All lines from the one containing "Ludvik Nábělek: Odkiaľ a" to the end of the entries below should be output exactly as they appear. No other lines should be output.

--- START ---

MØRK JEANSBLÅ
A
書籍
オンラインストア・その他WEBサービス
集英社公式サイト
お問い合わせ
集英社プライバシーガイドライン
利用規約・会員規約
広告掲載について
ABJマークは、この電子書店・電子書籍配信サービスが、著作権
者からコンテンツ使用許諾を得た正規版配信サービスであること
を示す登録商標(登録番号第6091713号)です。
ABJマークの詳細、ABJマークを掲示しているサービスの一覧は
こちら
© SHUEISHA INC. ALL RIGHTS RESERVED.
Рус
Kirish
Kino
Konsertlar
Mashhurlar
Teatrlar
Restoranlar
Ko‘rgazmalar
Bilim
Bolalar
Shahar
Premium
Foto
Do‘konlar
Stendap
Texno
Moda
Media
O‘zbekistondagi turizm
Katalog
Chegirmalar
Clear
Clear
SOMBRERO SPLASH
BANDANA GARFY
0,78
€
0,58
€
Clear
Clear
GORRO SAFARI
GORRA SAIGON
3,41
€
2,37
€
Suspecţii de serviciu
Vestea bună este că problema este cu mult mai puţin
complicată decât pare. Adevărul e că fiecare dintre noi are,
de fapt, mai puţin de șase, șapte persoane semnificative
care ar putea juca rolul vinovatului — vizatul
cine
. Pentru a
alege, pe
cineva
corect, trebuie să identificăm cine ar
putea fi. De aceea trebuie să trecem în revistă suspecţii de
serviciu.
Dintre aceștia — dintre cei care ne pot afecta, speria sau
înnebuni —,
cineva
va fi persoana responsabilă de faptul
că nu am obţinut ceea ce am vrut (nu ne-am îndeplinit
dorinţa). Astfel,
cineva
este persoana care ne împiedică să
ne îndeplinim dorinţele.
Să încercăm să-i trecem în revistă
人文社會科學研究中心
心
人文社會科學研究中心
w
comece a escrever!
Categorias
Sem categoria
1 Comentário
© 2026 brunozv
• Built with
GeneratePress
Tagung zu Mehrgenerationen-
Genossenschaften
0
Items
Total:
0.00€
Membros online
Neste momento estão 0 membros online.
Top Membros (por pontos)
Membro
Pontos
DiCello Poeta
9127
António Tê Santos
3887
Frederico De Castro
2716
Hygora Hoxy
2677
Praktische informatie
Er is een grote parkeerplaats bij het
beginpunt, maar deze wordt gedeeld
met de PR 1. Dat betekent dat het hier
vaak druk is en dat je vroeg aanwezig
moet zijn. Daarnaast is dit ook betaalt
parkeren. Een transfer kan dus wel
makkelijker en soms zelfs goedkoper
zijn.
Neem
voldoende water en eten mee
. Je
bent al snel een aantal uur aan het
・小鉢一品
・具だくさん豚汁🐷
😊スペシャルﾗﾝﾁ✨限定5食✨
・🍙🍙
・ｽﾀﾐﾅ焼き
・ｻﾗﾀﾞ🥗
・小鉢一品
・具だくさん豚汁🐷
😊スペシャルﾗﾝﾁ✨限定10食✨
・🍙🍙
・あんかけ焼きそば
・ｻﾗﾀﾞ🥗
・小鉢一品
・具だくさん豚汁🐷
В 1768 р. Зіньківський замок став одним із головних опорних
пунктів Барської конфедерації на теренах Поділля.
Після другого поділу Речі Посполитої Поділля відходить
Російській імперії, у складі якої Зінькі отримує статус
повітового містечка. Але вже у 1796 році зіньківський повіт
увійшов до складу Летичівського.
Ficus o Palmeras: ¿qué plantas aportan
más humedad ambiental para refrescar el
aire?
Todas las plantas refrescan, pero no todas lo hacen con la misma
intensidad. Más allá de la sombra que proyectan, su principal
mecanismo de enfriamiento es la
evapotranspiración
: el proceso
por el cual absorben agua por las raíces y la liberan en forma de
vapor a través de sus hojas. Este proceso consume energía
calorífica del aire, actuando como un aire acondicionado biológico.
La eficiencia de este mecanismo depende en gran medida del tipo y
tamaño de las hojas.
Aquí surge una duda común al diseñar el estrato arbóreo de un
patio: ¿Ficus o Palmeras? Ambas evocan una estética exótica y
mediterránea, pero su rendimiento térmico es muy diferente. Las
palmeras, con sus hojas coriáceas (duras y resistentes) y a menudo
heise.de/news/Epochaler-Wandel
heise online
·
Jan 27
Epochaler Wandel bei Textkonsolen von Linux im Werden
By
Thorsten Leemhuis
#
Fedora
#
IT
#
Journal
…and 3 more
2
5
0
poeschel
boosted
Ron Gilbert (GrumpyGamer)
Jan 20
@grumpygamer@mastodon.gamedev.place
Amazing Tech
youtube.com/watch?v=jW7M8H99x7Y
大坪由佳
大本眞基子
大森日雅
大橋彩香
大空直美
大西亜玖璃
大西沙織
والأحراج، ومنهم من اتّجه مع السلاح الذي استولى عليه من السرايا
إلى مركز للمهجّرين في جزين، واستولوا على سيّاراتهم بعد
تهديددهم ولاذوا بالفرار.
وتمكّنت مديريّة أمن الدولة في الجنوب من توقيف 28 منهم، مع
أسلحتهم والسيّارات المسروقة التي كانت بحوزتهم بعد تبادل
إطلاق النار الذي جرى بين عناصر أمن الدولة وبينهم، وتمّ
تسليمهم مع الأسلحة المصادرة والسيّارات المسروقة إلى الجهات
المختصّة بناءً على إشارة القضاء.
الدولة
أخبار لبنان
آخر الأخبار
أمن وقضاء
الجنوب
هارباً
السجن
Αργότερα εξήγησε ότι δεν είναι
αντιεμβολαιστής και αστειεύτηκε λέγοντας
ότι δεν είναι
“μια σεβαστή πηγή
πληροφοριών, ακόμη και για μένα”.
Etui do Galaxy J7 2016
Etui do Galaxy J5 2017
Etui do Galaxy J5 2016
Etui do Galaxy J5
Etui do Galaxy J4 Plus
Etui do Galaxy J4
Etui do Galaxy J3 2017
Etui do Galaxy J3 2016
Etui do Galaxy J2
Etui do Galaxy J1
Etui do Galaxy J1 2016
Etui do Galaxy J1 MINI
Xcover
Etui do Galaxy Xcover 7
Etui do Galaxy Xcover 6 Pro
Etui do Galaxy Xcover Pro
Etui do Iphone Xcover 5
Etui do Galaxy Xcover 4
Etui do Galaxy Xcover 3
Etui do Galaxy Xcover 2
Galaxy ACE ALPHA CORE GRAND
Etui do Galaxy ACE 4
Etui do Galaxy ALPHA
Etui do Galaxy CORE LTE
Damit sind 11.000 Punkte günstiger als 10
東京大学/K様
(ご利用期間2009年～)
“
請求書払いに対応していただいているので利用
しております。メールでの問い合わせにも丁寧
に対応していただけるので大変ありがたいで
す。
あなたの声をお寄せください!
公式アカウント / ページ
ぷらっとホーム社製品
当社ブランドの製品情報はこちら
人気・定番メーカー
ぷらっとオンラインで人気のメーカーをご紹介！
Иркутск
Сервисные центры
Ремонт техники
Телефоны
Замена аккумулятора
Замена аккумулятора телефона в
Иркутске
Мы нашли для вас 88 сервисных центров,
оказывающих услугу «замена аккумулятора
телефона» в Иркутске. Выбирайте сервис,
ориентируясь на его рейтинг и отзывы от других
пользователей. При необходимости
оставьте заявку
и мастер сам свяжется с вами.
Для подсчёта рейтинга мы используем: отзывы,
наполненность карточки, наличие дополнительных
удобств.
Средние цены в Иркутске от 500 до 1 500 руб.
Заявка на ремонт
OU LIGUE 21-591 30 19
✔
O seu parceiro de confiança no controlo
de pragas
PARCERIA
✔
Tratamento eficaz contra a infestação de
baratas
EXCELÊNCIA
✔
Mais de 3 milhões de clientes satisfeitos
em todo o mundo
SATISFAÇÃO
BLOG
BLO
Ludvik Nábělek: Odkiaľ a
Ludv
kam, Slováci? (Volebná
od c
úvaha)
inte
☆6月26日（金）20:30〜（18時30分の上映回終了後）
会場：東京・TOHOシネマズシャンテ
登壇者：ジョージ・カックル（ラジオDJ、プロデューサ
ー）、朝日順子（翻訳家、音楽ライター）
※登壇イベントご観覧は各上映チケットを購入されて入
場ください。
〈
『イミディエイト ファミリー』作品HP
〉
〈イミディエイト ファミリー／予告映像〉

--- END ---

§ **Result below**
Ludvik Nábělek: Odkiaľ a
Ludv
kam, Slováci? (Volebná
od c
úvaha)
inte
☆6月26日（金）20:30〜（18時30分の上映回終了後）
会場：東京・TOHOシネマズシャンテ
登壇者：ジョージ・カックル（ラジオDJ、プロデューサ
ー）、朝日順子（翻訳家、音楽ライター）
※登壇イベントご観覧は各上映チケットを購入されて入
場ください。
〈
『イミディエイト ファミリー』作品HP
〉
〈イミディエイト ファミリー／予告映像〉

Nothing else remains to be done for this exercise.